**WHAT IS BEING ASKED:** Only certain lines below are wanted: those starting at the line containing "Bicycle carrier & roof rack" and ending at the line containing "players looking to", both included, each retyped exactly.

[Recorded data]
___

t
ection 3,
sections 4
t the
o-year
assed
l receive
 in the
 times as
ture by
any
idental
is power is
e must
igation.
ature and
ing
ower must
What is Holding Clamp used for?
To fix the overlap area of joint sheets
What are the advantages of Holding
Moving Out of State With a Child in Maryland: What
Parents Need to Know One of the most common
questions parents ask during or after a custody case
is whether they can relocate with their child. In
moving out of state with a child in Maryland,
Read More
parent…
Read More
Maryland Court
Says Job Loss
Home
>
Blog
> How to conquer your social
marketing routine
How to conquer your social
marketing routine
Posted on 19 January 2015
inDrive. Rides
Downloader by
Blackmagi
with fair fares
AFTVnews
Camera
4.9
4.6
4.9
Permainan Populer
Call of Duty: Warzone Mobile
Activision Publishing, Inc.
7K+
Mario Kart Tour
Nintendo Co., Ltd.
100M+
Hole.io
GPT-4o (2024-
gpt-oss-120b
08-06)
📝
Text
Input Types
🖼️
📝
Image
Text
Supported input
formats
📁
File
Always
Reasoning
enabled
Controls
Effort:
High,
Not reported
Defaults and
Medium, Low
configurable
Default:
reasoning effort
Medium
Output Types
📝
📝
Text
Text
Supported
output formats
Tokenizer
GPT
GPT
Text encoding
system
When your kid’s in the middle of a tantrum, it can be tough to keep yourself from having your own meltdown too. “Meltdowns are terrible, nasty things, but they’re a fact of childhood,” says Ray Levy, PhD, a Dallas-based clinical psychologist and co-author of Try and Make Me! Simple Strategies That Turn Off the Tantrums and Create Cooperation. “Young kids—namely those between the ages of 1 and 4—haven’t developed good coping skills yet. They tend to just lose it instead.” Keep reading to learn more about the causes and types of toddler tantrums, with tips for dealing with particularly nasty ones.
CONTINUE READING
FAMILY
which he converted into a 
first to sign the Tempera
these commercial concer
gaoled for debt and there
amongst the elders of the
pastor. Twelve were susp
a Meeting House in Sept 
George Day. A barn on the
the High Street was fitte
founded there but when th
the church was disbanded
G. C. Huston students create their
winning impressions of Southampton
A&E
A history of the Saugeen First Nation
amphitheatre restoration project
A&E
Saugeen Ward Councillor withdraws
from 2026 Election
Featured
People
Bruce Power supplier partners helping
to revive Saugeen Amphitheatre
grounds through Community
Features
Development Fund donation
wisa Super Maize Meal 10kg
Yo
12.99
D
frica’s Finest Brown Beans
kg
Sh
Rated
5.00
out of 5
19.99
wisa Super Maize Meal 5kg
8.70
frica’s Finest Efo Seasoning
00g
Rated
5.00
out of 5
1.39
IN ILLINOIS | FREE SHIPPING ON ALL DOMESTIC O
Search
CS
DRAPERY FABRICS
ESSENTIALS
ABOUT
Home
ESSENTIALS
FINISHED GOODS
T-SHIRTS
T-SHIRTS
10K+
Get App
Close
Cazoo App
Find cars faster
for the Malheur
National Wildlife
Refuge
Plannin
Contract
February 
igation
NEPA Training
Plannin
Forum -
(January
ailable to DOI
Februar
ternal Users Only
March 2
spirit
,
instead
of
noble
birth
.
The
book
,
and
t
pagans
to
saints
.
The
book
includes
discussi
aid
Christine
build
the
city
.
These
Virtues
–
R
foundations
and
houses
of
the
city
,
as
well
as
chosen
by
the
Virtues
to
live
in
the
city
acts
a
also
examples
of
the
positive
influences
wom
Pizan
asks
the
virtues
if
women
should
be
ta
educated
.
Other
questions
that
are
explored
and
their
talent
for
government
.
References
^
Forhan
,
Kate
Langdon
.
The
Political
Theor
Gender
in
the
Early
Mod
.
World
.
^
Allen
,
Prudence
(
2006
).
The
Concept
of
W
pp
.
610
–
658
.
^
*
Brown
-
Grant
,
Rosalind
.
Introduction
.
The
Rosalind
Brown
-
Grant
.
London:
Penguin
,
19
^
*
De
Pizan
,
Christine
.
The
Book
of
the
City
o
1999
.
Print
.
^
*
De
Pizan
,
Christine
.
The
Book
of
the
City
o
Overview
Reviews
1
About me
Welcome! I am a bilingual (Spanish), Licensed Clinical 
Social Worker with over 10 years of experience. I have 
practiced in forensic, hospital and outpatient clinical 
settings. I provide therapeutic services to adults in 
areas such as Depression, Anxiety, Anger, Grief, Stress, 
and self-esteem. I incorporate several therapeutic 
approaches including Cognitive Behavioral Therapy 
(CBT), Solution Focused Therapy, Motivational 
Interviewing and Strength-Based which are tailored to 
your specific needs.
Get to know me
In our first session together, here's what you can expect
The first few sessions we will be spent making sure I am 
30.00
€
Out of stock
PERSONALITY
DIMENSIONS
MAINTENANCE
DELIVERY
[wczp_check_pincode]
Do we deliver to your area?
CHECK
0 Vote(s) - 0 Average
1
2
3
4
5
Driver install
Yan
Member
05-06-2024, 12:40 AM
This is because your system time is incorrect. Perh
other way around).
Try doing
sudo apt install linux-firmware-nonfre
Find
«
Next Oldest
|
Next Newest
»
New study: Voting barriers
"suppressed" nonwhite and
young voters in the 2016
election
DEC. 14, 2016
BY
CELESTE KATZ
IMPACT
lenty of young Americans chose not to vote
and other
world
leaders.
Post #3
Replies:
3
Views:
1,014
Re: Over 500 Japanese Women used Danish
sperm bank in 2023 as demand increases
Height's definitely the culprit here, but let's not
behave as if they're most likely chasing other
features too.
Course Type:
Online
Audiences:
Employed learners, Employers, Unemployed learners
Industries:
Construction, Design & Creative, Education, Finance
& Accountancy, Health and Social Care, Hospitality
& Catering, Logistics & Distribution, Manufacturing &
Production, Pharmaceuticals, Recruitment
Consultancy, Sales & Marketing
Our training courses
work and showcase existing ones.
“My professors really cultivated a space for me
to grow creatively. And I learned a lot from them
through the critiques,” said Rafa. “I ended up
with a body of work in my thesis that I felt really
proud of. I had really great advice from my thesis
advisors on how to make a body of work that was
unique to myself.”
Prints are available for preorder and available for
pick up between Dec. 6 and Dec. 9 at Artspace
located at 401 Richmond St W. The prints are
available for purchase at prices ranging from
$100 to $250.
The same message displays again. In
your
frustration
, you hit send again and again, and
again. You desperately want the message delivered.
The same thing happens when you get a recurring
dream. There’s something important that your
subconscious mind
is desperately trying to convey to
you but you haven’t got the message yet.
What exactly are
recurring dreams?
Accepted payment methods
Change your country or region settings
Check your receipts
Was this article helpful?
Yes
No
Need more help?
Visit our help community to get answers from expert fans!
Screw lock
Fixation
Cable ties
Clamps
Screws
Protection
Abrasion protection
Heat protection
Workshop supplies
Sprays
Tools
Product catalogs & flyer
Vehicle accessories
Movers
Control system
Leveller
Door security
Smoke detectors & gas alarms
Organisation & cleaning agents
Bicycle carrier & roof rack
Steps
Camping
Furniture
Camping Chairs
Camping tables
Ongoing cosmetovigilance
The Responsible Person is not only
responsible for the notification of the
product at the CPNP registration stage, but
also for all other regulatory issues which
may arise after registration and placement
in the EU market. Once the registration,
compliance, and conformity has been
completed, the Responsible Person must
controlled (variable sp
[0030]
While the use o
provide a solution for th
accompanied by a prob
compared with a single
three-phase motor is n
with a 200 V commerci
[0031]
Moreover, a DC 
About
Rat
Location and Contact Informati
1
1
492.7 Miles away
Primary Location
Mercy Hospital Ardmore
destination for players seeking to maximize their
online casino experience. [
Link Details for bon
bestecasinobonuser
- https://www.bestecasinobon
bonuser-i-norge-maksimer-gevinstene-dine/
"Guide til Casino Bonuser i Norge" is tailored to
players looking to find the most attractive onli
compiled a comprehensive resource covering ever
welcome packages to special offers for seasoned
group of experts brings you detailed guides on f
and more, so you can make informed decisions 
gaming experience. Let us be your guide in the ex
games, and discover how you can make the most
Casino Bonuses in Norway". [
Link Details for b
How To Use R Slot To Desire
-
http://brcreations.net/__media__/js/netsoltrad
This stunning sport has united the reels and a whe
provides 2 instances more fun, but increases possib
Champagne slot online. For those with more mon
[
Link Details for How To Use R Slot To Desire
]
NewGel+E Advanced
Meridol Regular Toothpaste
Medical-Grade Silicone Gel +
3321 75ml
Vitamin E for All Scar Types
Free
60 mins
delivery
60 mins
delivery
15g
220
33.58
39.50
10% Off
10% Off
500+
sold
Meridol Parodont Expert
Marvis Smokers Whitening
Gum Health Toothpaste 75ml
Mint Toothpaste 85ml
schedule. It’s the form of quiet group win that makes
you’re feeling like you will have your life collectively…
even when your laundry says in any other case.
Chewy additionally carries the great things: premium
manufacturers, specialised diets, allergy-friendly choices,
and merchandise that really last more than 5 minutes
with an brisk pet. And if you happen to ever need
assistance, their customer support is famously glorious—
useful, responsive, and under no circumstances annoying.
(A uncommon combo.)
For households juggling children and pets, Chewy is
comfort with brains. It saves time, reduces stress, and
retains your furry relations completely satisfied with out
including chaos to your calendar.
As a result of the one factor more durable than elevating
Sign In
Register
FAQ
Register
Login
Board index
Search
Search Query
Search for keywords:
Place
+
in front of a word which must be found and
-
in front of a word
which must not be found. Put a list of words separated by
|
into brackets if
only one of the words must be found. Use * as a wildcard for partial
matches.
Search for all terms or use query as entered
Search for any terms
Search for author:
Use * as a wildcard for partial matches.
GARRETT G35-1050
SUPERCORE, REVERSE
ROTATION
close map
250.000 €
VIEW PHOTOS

___

**RESULT:**
Bicycle carrier & roof rack
Steps
Camping
Furniture
Camping Chairs
Camping tables
Ongoing cosmetovigilance
The Responsible Person is not only
responsible for the notification of the
product at the CPNP registration stage, but
also for all other regulatory issues which
may arise after registration and placement
in the EU market. Once the registration,
compliance, and conformity has been
completed, the Responsible Person must
controlled (variable sp
[0030]
While the use o
provide a solution for th
accompanied by a prob
compared with a single
three-phase motor is n
with a 200 V commerci
[0031]
Moreover, a DC 
About
Rat
Location and Contact Informati
1
1
492.7 Miles away
Primary Location
Mercy Hospital Ardmore
destination for players seeking to maximize their
online casino experience. [
Link Details for bon
bestecasinobonuser
- https://www.bestecasinobon
bonuser-i-norge-maksimer-gevinstene-dine/
"Guide til Casino Bonuser i Norge" is tailored to
players looking to find the most attractive onli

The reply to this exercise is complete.